Bell, an avid mountaineer, decides to end it all before he, too, becomes a larvae. There seems to be nothing and no one to live for, and with only a dreary future waiting for him, so he believes. He will climb the face of a glacier which has a bulging area that is even steeper than 90 degrees, a ballooning overhang. He will climb until he is exhausted and then will simply let go of his ice hand and footholds, falling to his death.

He executes his plan and, just before he gives up and gives in, an ice pick falls past his head, he hears a woman's cry, and then a distress yodel. All of this shakes him out of his "semidream" and into "Action". Adrenaline, or purpose, or whatever it was, somehow lightened his mind and "overflow(ed) lightness into Bell's body of lead. Strangely empowered," he began to climb again with unimaginable energy, until he discovered a man and his wife who hand become stranded on the ice face. She was dangling at the end of their climbing rope, having dropped her pick; he clung to the wall, holding her lifeline; she begged him to release her so that he could save himself. "Think of the kiddies", she implored.

Bell climbs to save them and they all descend the mountain. The man, Gollen, a physician, asks him about his near-suicide experience, about how close to death Bell had been, and how it felt, for 10 minutes, to have been "in Action". "Action?" Bell asks.
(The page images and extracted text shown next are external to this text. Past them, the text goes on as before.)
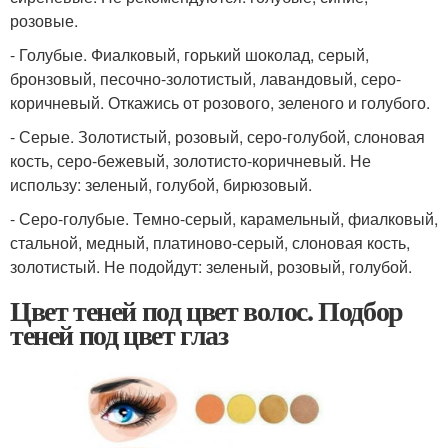
розовые.
- Голубые. Фиалковый, горький шоколад, серый,
бронзовый, песочно-золотистый, лавандовый, серо-
коричневый. Откажись от розового, зеленого и голубого.
- Серые. Золотистый, розовый, серо-голубой, слоновая
кость, серо-бежевый, золотисто-коричневый. Не
использу: зеленый, голубой, бирюзовый.
- Серо-голубые. Темно-серый, карамельный, фиалковый,
стальной, медный, платиново-серый, слоновая кость,
золотистый. Не подойдут: зеленый, розовый, голубой.
Цвет теней под цвет волос. Подбор
теней под цвет глаз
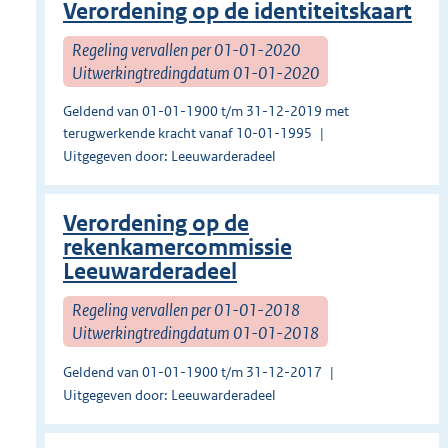
Verordening op de identiteitskaart
Regeling vervallen per 01-01-2020
Uitwerkingtredingdatum 01-01-2020
Geldend van 01-01-1900 t/m 31-12-2019 met
terugwerkende kracht vanaf 10-01-1995
Uitgegeven door: Leeuwarderadeel
Verordening op de
rekenkamercommissie
Leeuwarderadeel
Regeling vervallen per 01-01-2018
Uitwerkingtredingdatum 01-01-2018
Geldend van 01-01-1900 t/m 31-12-2017
Uitgegeven door: Leeuwarderadeel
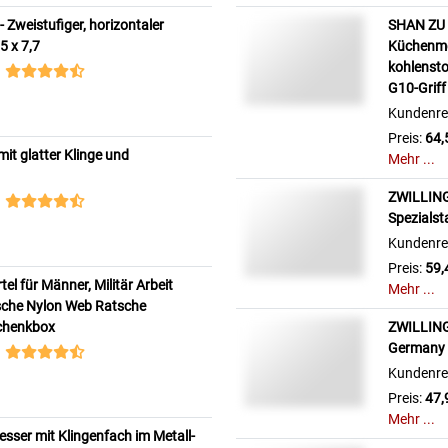
 Zweistufiger, horizontaler
SHAN ZU 
5 x 7,7
Küchenmes
kohlenst
G10-Griff
Kundenre
Preis:
64,
t glatter Klinge und
Mehr ...
ZWILLING 
Spezialst
Kundenre
Preis:
59,
l für Männer, Militär Arbeit
Mehr ...
sche Nylon Web Ratsche
schenkbox
ZWILLING
Germany
Kundenre
Preis:
47,
Mehr ...
ser mit Klingenfach im Metall-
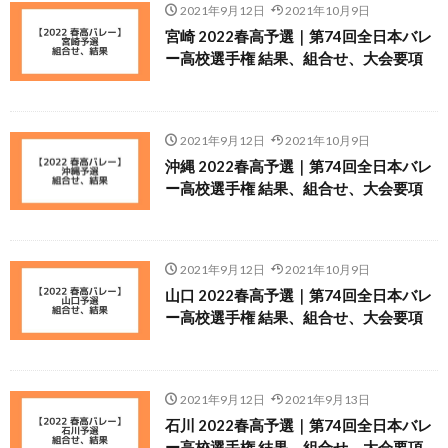
2021年9月12日
2021年10月9日
宮崎 2022春高予選｜第74回全日本バレ
ー高校選手権 結果、組合せ、大会要項
2021年9月12日
2021年10月9日
沖縄 2022春高予選｜第74回全日本バレ
ー高校選手権 結果、組合せ、大会要項
2021年9月12日
2021年10月9日
山口 2022春高予選｜第74回全日本バレ
ー高校選手権 結果、組合せ、大会要項
2021年9月12日
2021年9月13日
石川 2022春高予選｜第74回全日本バレ
ー高校選手権 結果、組合せ、大会要項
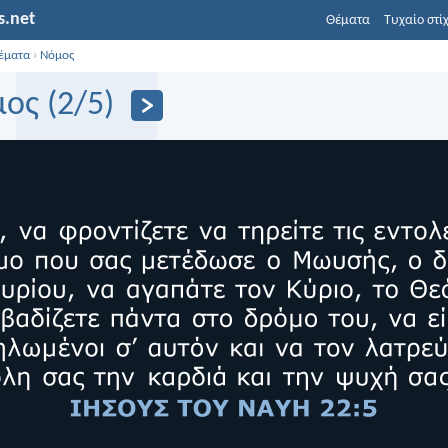
s.net
Θέματα
Τυχαίο στί
έματα
›
Νόμος
ος (2/5)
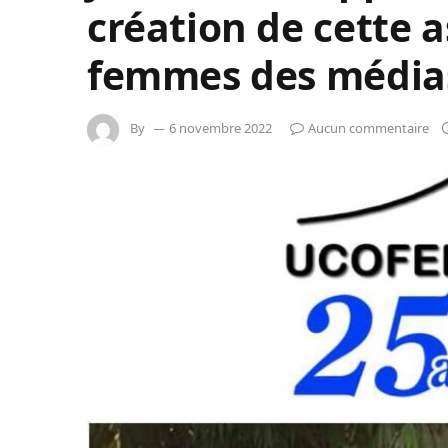
création de cette a
femmes des média
By
6 novembre 2022
Aucun commentaire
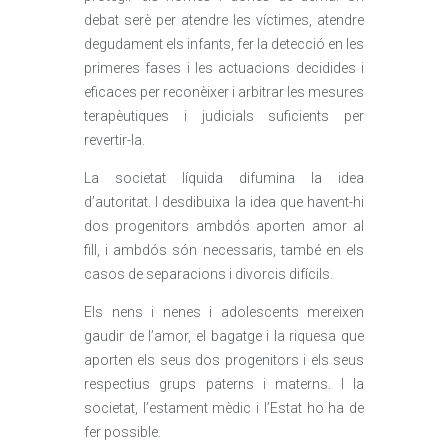
debat serè per atendre les víctimes, atendre
degudament els infants, fer la detecció en les
primeres fases i les actuacions decidides i
eficaces per reconèixer i arbitrar les mesures
terapèutiques i judicials suficients per
revertir-la.
La societat líquida difumina la idea
d’autoritat. I desdibuixa la idea que havent-hi
dos progenitors ambdós aporten amor al
fill, i ambdós són necessaris, també en els
casos de separacions i divorcis difícils.
Els nens i nenes i adolescents mereixen
gaudir de l’amor, el bagatge i la riquesa que
aporten els seus dos progenitors i els seus
respectius grups paterns i materns. I la
societat, l’estament mèdic i l’Estat ho ha de
fer possible.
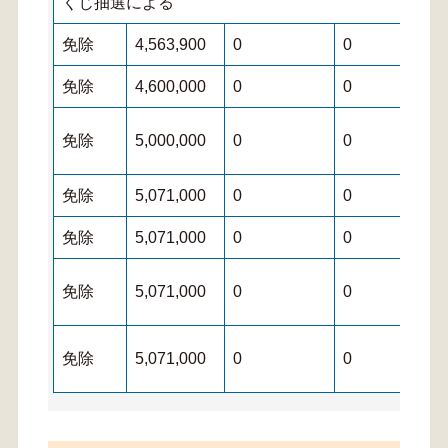
くじ抽選による
免除
4,563,900
0
0
免除
4,600,000
0
0
免除
5,000,000
0
0
免除
5,071,000
0
0
免除
5,071,000
0
0
免除
5,071,000
0
0
免除
5,071,000
0
0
" 'Oh! I don't mean just doing violent things out of doors--pressing triggers or lassoing cows. I mean getting every Jack fibre there is in your nature alive and utterly turned on to something outside you--absorbed in it, lost in it--every bit of your consciousness taken up into some ecstasy of endeavour that's passion and peace.' "

"Bell nodded, and Gollen went on: 'I guess the great artists--all sorts of 'em--know how to bring the fit on, or it comes when they're at the top of their form--they seem to get further and further above 'emselves--hold the note out in a way that we can't--bring every tissue they have in their being to bear on the effort to get a wee touch to come right. Saints, too, I suppose--the pukka ones, like Francis, the man at Assisi: they have the knack too: they can get more alive; they've found how to exist at a sort of top pressure. I fancy all of us get just a glimpse of the thing now and then--of what living might be, you know--at a great turn in a game, or when we're in love, or if some beautiful thing in a book bowls us over. Only, we can't hold the note, or we can't do it yet: the pitch is too high for our reach; so we flop back into flatness.' "
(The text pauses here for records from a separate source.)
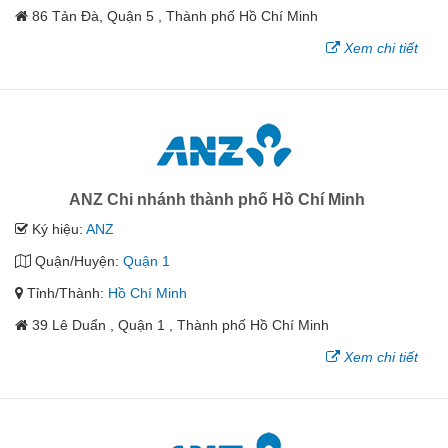
86 Tản Đà, Quận 5 , Thành phố Hồ Chí Minh
Xem chi tiết
ANZ Chi nhánh thành phố Hồ Chí Minh
Ký hiệu:
ANZ
Quận/Huyện:
Quận 1
Tỉnh/Thành:
Hồ Chí Minh
39 Lê Duẩn , Quận 1 , Thành phố Hồ Chí Minh
Xem chi tiết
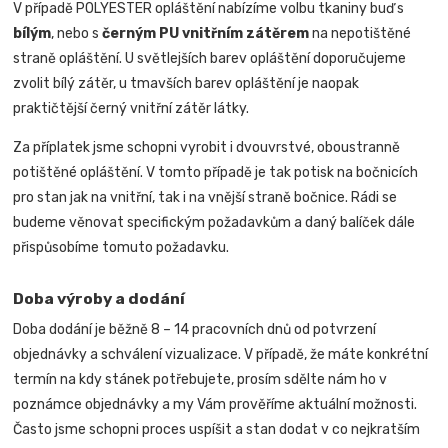
V případě POLYESTER opláštění nabízíme volbu tkaniny buď s
bílým
, nebo s
černým PU vnitřním zátěrem
na nepotištěné
straně opláštění. U světlejších barev opláštění doporučujeme
zvolit bílý zátěr, u tmavších barev opláštění je naopak
praktičtější černý vnitřní zátěr látky.
Za příplatek jsme schopni vyrobit i dvouvrstvé, oboustranně
potištěné opláštění. V tomto případě je tak potisk na bočnicích
pro stan jak na vnitřní, tak i na vnější straně bočnice.
Rádi se
budeme věnovat specifickým požadavkům a daný balíček dále
přispůsobíme tomuto požadavku
.
Doba výroby a dodání
Doba dodání je běžně 8 – 14 pracovních dnů od potvrzení
objednávky a schválení vizualizace. V případě, že máte konkrétní
termín na kdy stánek potřebujete, prosím sdělte nám ho v
poznámce objednávky a my Vám prověříme aktuální možnosti.
Často jsme schopni proces uspíšit a stan dodat v co nejkratším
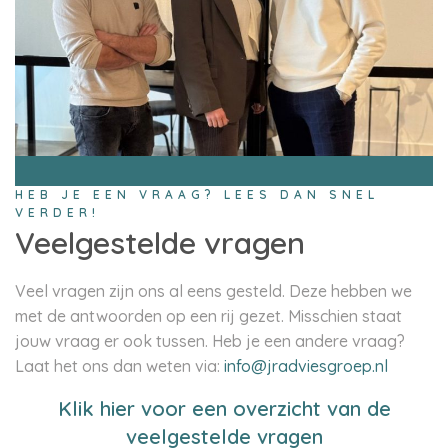
HEB JE EEN VRAAG? LEES DAN SNEL
VERDER!
Veelgestelde vragen
Veel vragen zijn ons al eens gesteld. Deze hebben we
met de antwoorden op een rij gezet. Misschien staat
jouw vraag er ook tussen. Heb je een andere vraag?
Laat het ons dan weten via:
info@jradviesgroep.nl
Klik hier voor een overzicht van de
veelgestelde vragen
Have you ever been "in Action", as Bell was? If so, why? Where? How did it happen? How long can you, or do you, sustain it?

Me? I have felt that way only once or twice. I remember, though, at the end of it, feeling the adrenaline draining from my body and how I felt utterly exhausted at the end of it all; how I nearly cried at that time. It made me understand how actors or athletes and others like them can get addicted to the feeling and the experience. Still, today, I crave it and struggle to find it again.

Action: How do I get back to it again?

Beyond that, I love the artistry of Montague's writing. It is far beyond my capabilities but it gives me something to shoot for. Check out his use of colons and semicolons. He uses them in ways that I never imagined. His vocabulary is incredible! There are so many words that I have to research. Love it!